Tal situação levou a que alguém viesse buscar os ingressos, o que atrasou o início da festa por duas horas, ou seja para as 16h00.

No entanto, a festa acabou por correr bem, para gáudio de mais de duas mil pessoas presentes, que não se importaram muito de esperar mais duas horas.

Num dia em que o tempo colaborou, mantendo-se com temperatura amena, apesar de ligeiros chuviscos, pouco mais de uma centena de estudantes escolheu dormitar na Praia da Claridade até à hora de início da Garraiada.

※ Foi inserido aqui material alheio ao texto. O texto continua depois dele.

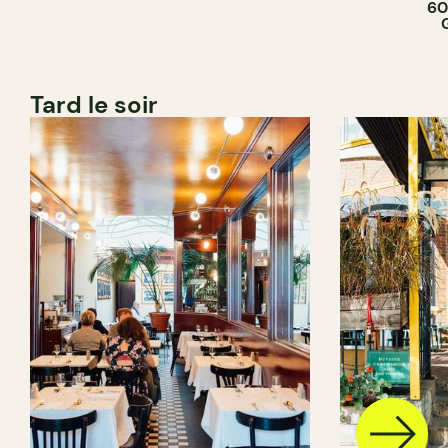
60
Tard le soir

Talvez seja um sinal dos tempos, mas a grande maioria chegou em automóvel já depois da hora de almoço.

A festa no Coliseu Figueirense, que marca um momento especial para os que se preparam para terminar os seus cursos, principiou precisamente com os fitados a percorrerem a arena numa despedida simbólica da Universidade.

A tourada propriamente dita contou com a presença de dois cavaleiros e uma amazona e touros pouco colaborantes, especialmente um deles, que não estava muito pelos ajustes no que toca a receber os ferros.

As fugas que protagonizou, ao invés de investidas – que levaram mesmo a que o cavaleiro desistisse da lide -, provocaram gargalhadas que prenunciavam a garraiada que estava para vir.

Aqui são os estudantes que medem forças com os animais, arrancando aplausos, risos e, por vezes, gritos de aflição por parte da assistência.

Os pequenos novilhos têm mais medo das figuras trajadas de preto que os tentam pegar do que o contrário, mas por vezes lá vem uma marrada instintiva que lança alguém ao ar, divertindo uma multidão inebriada.

Quem o faz de propósito são os palhaços, autênticos artistas de circo que gozam a festa até mais não e protagonizam colhidas dignas das mais sonoras gargalhadas.

O saldo acaba por ser positivo, aliás como quase sempre, sem que ninguém se tenha magoado e com uma tarde que se pode considerar bem passada para quem se deu ao trabalho de rumar à Figueira da Foz.